Writing unit tests

Secondary to system testing, it can be useful to unit test a topology. With good system test coverage this may not be necessary. If it is needed, then Creek can help.

The creek-kafka-streams-test library provides topology test helpers: TestKafkaStreamsExtensionOptions can be used to initialise Creek without a real Kafka cluster to talk to, and TestTopics provides some factory methods for creating the test topic instances used in the unit test.

Add a unit test

The aggregate template provided a shell TopologyBuilderTest class. To add a basic unit test, add the code below to the class:

import static org.apache.kafka.streams.KeyValue.pair;
import static org.hamcrest.Matchers.containsInAnyOrder;

import org.apache.kafka.streams.TestInputTopic;
import org.apache.kafka.streams.TestOutputTopic;
// ...

class TopologyBuilderTest {
    // ...

    private TestInputTopic<Long, String> tweetTextStream;
    private TestOutputTopic<String, Integer> handleUsageStream;
    // ...

    @BeforeEach
    public void setUp() {
        final KafkaStreamsExtension ext = ctx.extension(KafkaStreamsExtension.class);

        // Build the topology under test:
        topology = new TopologyBuilder(ext).build();

        // Kafka Streams test topology driver:
        testDriver = new TopologyTestDriver(topology, ext.properties(DEFAULT_CLUSTER_NAME));

        // Create the topologies input and output topics"
        tweetTextStream = inputTopic(TweetTextStream, ctx, testDriver);
        handleUsageStream = outputTopic(TweetHandleUsageStream, ctx, testDriver);
    }

    @Test
    void shouldOutputHandleOccurrences() {
        // When:
        tweetTextStream.pipeInput(1622262145390972929L, "@PepitoTheCat @BillyM2k @PepitoTheCat Responding to feedback, " +
                "Twitter will enable a light, write-only API for bots providing good content that is free.");

        // Then:
        assertThat(handleUsageStream.readKeyValuesToList(), containsInAnyOrder(
                pair("@PepitoTheCat", 2),
                pair("@BillyM2k", 1)
        ));
    }
    // ...
}

The above adds a single shouldOutputHandleOccurrences unit test for our simple topology, which produces a single record to the topologies input topic, and asserts the output is correct.

Topology test

The eagle-eyed of you may have noticed an existing test at the bottom of TopologyBuilderTest called shouldNotChangeTheTopologyUnintentionally. The intent of this test is to detect any unintentional changes to the Kafka Streams topology.

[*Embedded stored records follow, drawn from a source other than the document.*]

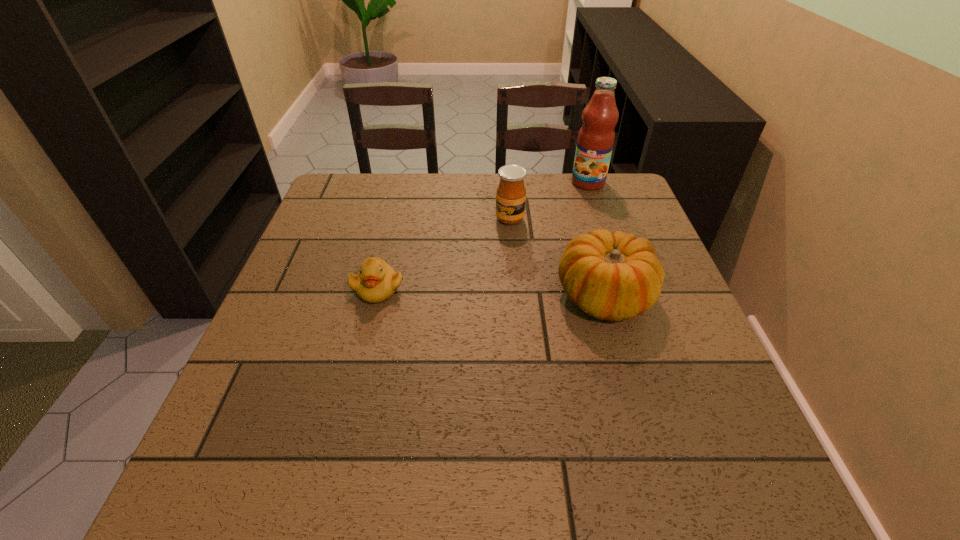 Image resolution: width=960 pixels, height=540 pixels. What are the coordinates of `free space between the leftmost object and the second object from left to right` in the screenshot? It's located at (444, 254).

The image size is (960, 540). In order to click on free area in between the duckling and the honey in this screenshot , I will do `click(444, 254)`.

At what (x,y) coordinates should I click in order to perform the action: click on free space between the honey and the gourd. Please return your answer as a coordinate pair (x, y). Looking at the image, I should click on (557, 258).

Where is `free space between the second object from left to right and the duckling`? free space between the second object from left to right and the duckling is located at coordinates (444, 254).

You are a GUI agent. You are given a task and a screenshot of the screen. Output one action in this format:
    pyautogui.click(x=<x>, y=<y>)
    Task: Click on the vacant region between the second farthest object and the leftmost object
    The height and width of the screenshot is (540, 960).
    Given the screenshot: What is the action you would take?
    pyautogui.click(x=444, y=254)

Identify the location of vacant space that's between the second farthest object and the leftmost object. The width and height of the screenshot is (960, 540). (444, 254).

Identify the location of free space between the fruit juice and the duckling. (483, 235).

Locate an element on the screen. The width and height of the screenshot is (960, 540). object that is the third nearest to the duckling is located at coordinates (596, 137).

This screenshot has height=540, width=960. What are the coordinates of `object that ranks as the closest to the farthest object` in the screenshot? It's located at (511, 193).

Image resolution: width=960 pixels, height=540 pixels. Identify the location of blank area in the image that satisfies the following two spatial constraints: 1. at the beak of the gourd; 2. on the right side of the duckling. (375, 297). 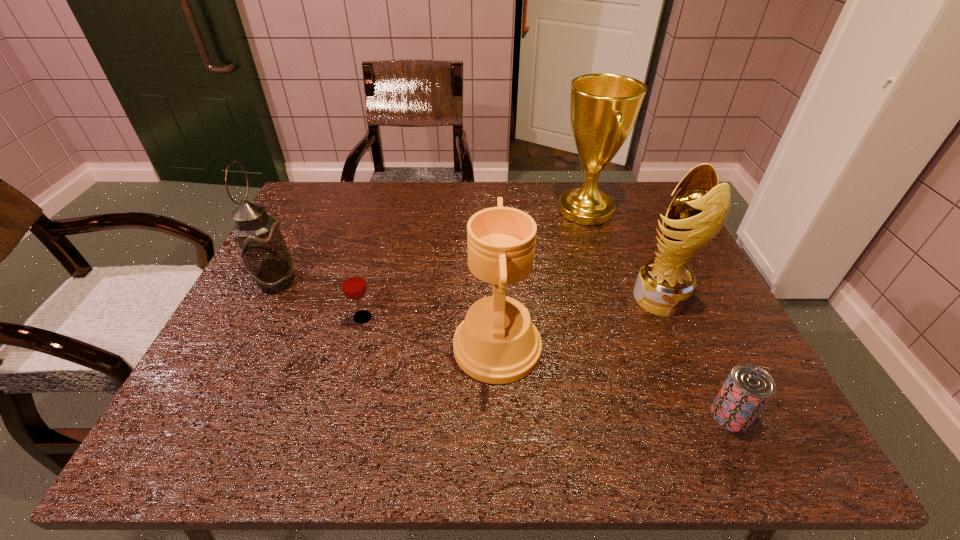 I want to click on free space at the far edge of the desktop, so click(446, 218).

Locate an element on the screen. The image size is (960, 540). free region at the near edge of the desktop is located at coordinates (345, 446).

Identify the location of vacant space at the left edge. (274, 387).

The image size is (960, 540). I want to click on vacant area at the right edge, so click(x=692, y=257).

Where is `vacant position at the far right corner of the desktop`? vacant position at the far right corner of the desktop is located at coordinates (635, 184).

Find the location of a particular element. free area in between the fourth object from right to left and the farthest award is located at coordinates (541, 279).

The image size is (960, 540). I want to click on unoccupied position between the fourth object from right to left and the farthest object, so click(541, 279).

The image size is (960, 540). Find the location of `empty space between the leftmost award and the oil lamp`. empty space between the leftmost award and the oil lamp is located at coordinates (387, 315).

Identify the location of blank region between the oil lamp and the glass. The image size is (960, 540). (320, 300).

Identify the location of free space between the farthest award and the oil lamp. The image size is (960, 540). (431, 246). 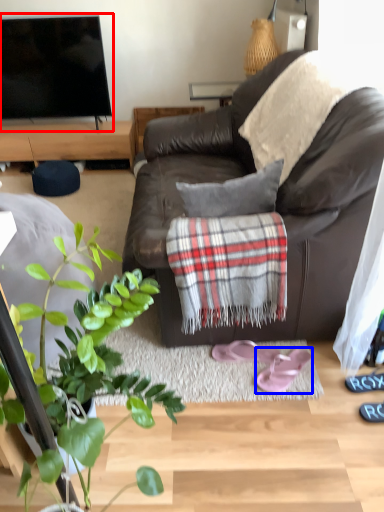 Question: Among these objects, which one is nearest to the camera, television (highlighted by a red box) or footwear (highlighted by a blue box)?

Choices:
 (A) television
 (B) footwear

Answer: (B)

Warning: There are certain categories of topology changes that are not backwards compatible with earlier versions of a deployed service, e.g. those that change topic names. Creek recommends always naming operators in the Kafka Streams DSL to minimise the chance of unintentional changes to internal topics. See the Kafka Streams docs for more information.

The test compares the topology with the last know topology and fails if they differ. If the change is intentional, then the handle-occurrence-service/src/test/resources/kafka/streams/expected_topology.txt file can be updated to reflect the latest topology. For this tutorial, the file should be updated to contain:

Topologies:
   Sub-topology: 0
    Source: ingest-twitter.tweet.text (topics: [twitter.tweet.text])
      --> extract-handles
    Processor: extract-handles (stores: [])
      --> egress-twitter.handle.usage
      <-- ingest-twitter.tweet.text
    Sink: egress-twitter.handle.usage (topic: twitter.handle.usage)
      <-- extract-handles

If you find this test more of a hindrance than a help… delete it!

Test Coverage

As before, test coverage can be calculated by running the following Gradle command:

./gradlew coverage

This will execute the unit and system tests and use JaCoCo to calculate the test coverage. The human-readable coverage report is saved at build/reports/jacoco/coverage/html/index.html.

In this case, the test coverage hasn’t improved by adding unit tests. Meaning, arguably, this test is superfluous.

While Creek recommends using system tests for functional testing, more complex real-world solutions often still benefit from unit testing of the topology, to cover branches that are hard to reach with system tests.

ProTip: The repository also has a Gradle task and GitHub workflow step to upload the coverage report to coveralls.io, should this be something you need, or the project can be customised to publish coverage reports elsewhere.